Task statement:
When you reproduce the entries below, keep each one exact and drop any pictures.

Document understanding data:
┄┄┄┄┄┄

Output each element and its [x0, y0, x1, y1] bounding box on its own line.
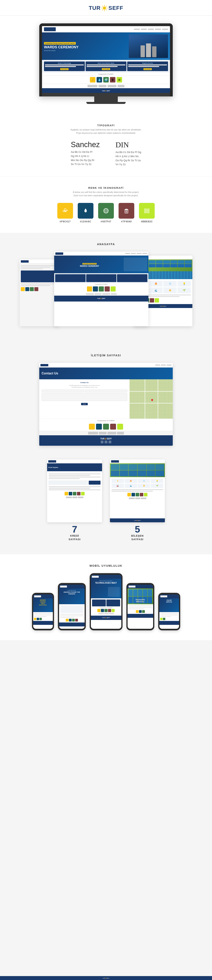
icon [69, 492, 72, 495]
solar-cell [185, 264, 191, 267]
solar-cell [156, 260, 163, 264]
hero-image [129, 34, 168, 58]
mini-hero: Sustainable Energy Awards WARDS CEREMONY [54, 256, 149, 273]
text-line [34, 613, 52, 614]
grid-icon: 🌱 [151, 484, 163, 488]
logo-sun-icon [101, 5, 108, 11]
phone-nav-2 [59, 585, 85, 589]
mini-icons [54, 285, 149, 293]
icon [111, 609, 115, 612]
monitor-screen: Sustainable Energy Awards found the owne… [42, 26, 170, 93]
partner-logo [111, 293, 117, 295]
solar-cell [163, 264, 170, 267]
phone-solar-hero: RenewableEfficiency [128, 589, 153, 604]
social-icon[interactable] [109, 441, 111, 443]
comp-icon-1 [89, 424, 95, 430]
icon [104, 609, 108, 612]
icon [72, 619, 75, 622]
cell [138, 464, 146, 470]
mini-card-2 [86, 274, 117, 282]
card-service: Request Service Find Out More [127, 62, 168, 71]
icon [66, 619, 68, 622]
partners-row [42, 84, 170, 88]
grid-icon: 🔥 [125, 479, 137, 483]
color-item-4: #7F4040 [119, 203, 134, 223]
text-line [60, 614, 84, 615]
site-footer: TUR🔆SEFF [42, 88, 170, 93]
cell [148, 589, 152, 596]
color-box-4 [119, 203, 134, 219]
form-row-1 [42, 390, 127, 392]
phone-hero-title-2: Awards found theowners [60, 591, 84, 595]
partner [129, 498, 134, 499]
nav-items [125, 253, 147, 254]
card-technology: Select a Technology Find Out More [44, 62, 85, 71]
icon-sm [21, 287, 25, 291]
color-icons-row: #F9C417 #124A6C #407F47 [16, 203, 196, 223]
nav-link [134, 29, 140, 30]
color-hex-5: #BBE82C [141, 220, 153, 223]
icon [37, 618, 39, 620]
partner [98, 613, 104, 614]
icon [140, 493, 143, 496]
svg-point-0 [103, 6, 106, 10]
cell [120, 471, 128, 476]
nav-item [142, 253, 147, 254]
count-number: 5 [135, 525, 140, 534]
phone-footer-5 [160, 621, 179, 625]
components-text: Components of TurSEFF [54, 283, 149, 285]
phone-body-5 [160, 612, 179, 621]
anasayfa-section: ANASAYFA [0, 233, 212, 344]
color-item-1: #F9C417 [57, 203, 73, 223]
icon [131, 493, 135, 496]
name-field[interactable] [42, 390, 84, 392]
card-line [128, 64, 167, 65]
send-button[interactable]: Send [81, 403, 88, 405]
components-label: Components of TurSEFF [42, 73, 170, 76]
input-field[interactable] [49, 480, 88, 485]
cell [111, 464, 119, 470]
text-line [34, 614, 52, 616]
kredi-count: 7 KREDİSAYFASI [47, 525, 102, 541]
map-road [130, 391, 173, 392]
submit-btn[interactable] [89, 480, 101, 485]
solar-cell [178, 260, 185, 264]
text-line [160, 614, 178, 616]
partners [39, 431, 173, 435]
mini-nav [54, 251, 149, 256]
globe-icon [102, 207, 110, 215]
color-box-3 [98, 203, 114, 219]
card-title: Select a Technology [45, 62, 84, 64]
mobil-section: MOBİL UYUMLULUK RESOURCEEFFICIENCYLOAN F… [0, 554, 212, 640]
screenshot-main: Sustainable Energy Awards WARDS CEREMONY… [54, 251, 149, 326]
footer-logo: TUR🔆SEFF [160, 305, 166, 307]
partner [104, 613, 109, 614]
line [111, 489, 163, 490]
social-icon[interactable] [101, 441, 103, 443]
caption-text: RenewableEfficiency [129, 599, 152, 603]
mini-hero-img [124, 258, 147, 271]
color-hex-3: #407F47 [101, 220, 111, 223]
color-hex-4: #7F4040 [121, 220, 132, 223]
phone-5: OnlineService [158, 593, 180, 630]
iletisim-footer: TUR🔆SEFF [39, 435, 173, 446]
social-icon[interactable] [104, 441, 108, 443]
phone-body-3: Components of TurSEFF [91, 598, 121, 616]
partner [73, 496, 78, 498]
content-line [21, 283, 58, 285]
font-din-name: DIN [115, 140, 141, 149]
count-label: KREDİSAYFASI [68, 534, 81, 541]
cell [138, 589, 142, 596]
text-line [60, 617, 74, 618]
site-logo [44, 27, 56, 31]
message-field[interactable] [42, 393, 127, 401]
hero-text: Sustainable Energy Awards found the owne… [44, 41, 127, 51]
solar-panel-icon [143, 207, 151, 215]
card-btn: Find Out More [102, 68, 110, 70]
email-field[interactable] [85, 390, 127, 392]
mobil-label: MOBİL UYUMLULUK [8, 564, 204, 567]
card-line [45, 66, 76, 67]
hero-subtitle: Around the owners [44, 50, 127, 51]
footer-text: TUR🔆SEFF [134, 520, 141, 521]
comp-icon-2 [96, 424, 102, 430]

┄┄┄┄┄┄

Written solution:
Output each element and its [x0, y0, x1, y1] bounding box on its own line.
icon [69, 492, 72, 495]
solar-cell [185, 264, 191, 267]
solar-cell [156, 260, 163, 264]
hero-image [129, 34, 168, 58]
mini-hero: Sustainable Energy Awards WARDS CEREMONY [54, 256, 149, 273]
text-line [34, 613, 52, 614]
grid-icon: 🌱 [151, 484, 163, 488]
logo-sun-icon [101, 5, 108, 11]
phone-nav-2 [59, 585, 85, 589]
mini-icons [54, 285, 149, 293]
icon [111, 609, 115, 612]
monitor-screen: Sustainable Energy Awards found the owne… [42, 26, 170, 93]
partner-logo [111, 293, 117, 295]
solar-cell [163, 264, 170, 267]
phone-solar-hero: RenewableEfficiency [128, 589, 153, 604]
social-icon[interactable] [109, 441, 111, 443]
comp-icon-1 [89, 424, 95, 430]
icon [104, 609, 108, 612]
icon [72, 619, 75, 622]
cell [138, 464, 146, 470]
mini-card-2 [86, 274, 117, 282]
card-service: Request Service Find Out More [127, 62, 168, 71]
icon [66, 619, 68, 622]
partners-row [42, 84, 170, 88]
grid-icon: 🔥 [125, 479, 137, 483]
color-item-4: #7F4040 [119, 203, 134, 223]
text-line [60, 614, 84, 615]
site-footer: TUR🔆SEFF [42, 88, 170, 93]
cell [148, 589, 152, 596]
color-box-4 [119, 203, 134, 219]
form-row-1 [42, 390, 127, 392]
phone-hero-title-2: Awards found theowners [60, 591, 84, 595]
partner [129, 498, 134, 499]
nav-items [125, 253, 147, 254]
card-technology: Select a Technology Find Out More [44, 62, 85, 71]
icon-sm [21, 287, 25, 291]
color-icons-row: #F9C417 #124A6C #407F47 [16, 203, 196, 223]
nav-link [134, 29, 140, 30]
color-hex-5: #BBE82C [141, 220, 153, 223]
icon [37, 618, 39, 620]
partner [98, 613, 104, 614]
icon [140, 493, 143, 496]
svg-point-0 [103, 6, 106, 10]
cell [120, 471, 128, 476]
nav-item [142, 253, 147, 254]
count-number: 5 [135, 525, 140, 534]
phone-footer-5 [160, 621, 179, 625]
components-text: Components of TurSEFF [54, 283, 149, 285]
phone-body-5 [160, 612, 179, 621]
anasayfa-section: ANASAYFA [0, 233, 212, 344]
color-item-1: #F9C417 [57, 203, 73, 223]
icon [131, 493, 135, 496]
name-field[interactable] [42, 390, 84, 392]
card-line [128, 64, 167, 65]
send-button[interactable]: Send [81, 403, 88, 405]
components-label: Components of TurSEFF [42, 73, 170, 76]
input-field[interactable] [49, 480, 88, 485]
cell [111, 464, 119, 470]
text-line [34, 614, 52, 616]
kredi-count: 7 KREDİSAYFASI [47, 525, 102, 541]
map-road [130, 391, 173, 392]
submit-btn[interactable] [89, 480, 101, 485]
solar-cell [178, 260, 185, 264]
text-line [160, 614, 178, 616]
partners [39, 431, 173, 435]
mini-nav [54, 251, 149, 256]
globe-icon [102, 207, 110, 215]
color-box-3 [98, 203, 114, 219]
card-title: Select a Technology [45, 62, 84, 64]
mobil-section: MOBİL UYUMLULUK RESOURCEEFFICIENCYLOAN F… [0, 554, 212, 640]
screenshot-main: Sustainable Energy Awards WARDS CEREMONY… [54, 251, 149, 326]
footer-logo: TUR🔆SEFF [160, 305, 166, 307]
partner [104, 613, 109, 614]
line [111, 489, 163, 490]
social-icon[interactable] [101, 441, 103, 443]
caption-text: RenewableEfficiency [129, 599, 152, 603]
mini-hero-img [124, 258, 147, 271]
color-hex-3: #407F47 [101, 220, 111, 223]
color-hex-4: #7F4040 [121, 220, 132, 223]
phone-5: OnlineService [158, 593, 180, 630]
iletisim-footer: TUR🔆SEFF [39, 435, 173, 446]
social-icon[interactable] [104, 441, 108, 443]
phone-body-3: Components of TurSEFF [91, 598, 121, 616]
partner [73, 496, 78, 498]
content-line [21, 283, 58, 285]
font-din-name: DIN [115, 140, 141, 149]
count-label: KREDİSAYFASI [68, 534, 81, 541]
cell [138, 589, 142, 596]
text-line [60, 617, 74, 618]
site-logo [44, 27, 56, 31]
message-field[interactable] [42, 393, 127, 401]
hero-text: Sustainable Energy Awards found the owne… [44, 41, 127, 51]
solar-panel-icon [143, 207, 151, 215]
card-btn: Find Out More [102, 68, 110, 70]
email-field[interactable] [85, 390, 127, 392]
mobil-label: MOBİL UYUMLULUK [8, 564, 204, 567]
card-line [45, 66, 76, 67]
hero-subtitle: Around the owners [44, 50, 127, 51]
footer-text: TUR🔆SEFF [134, 520, 141, 521]
comp-icon-2 [96, 424, 102, 430]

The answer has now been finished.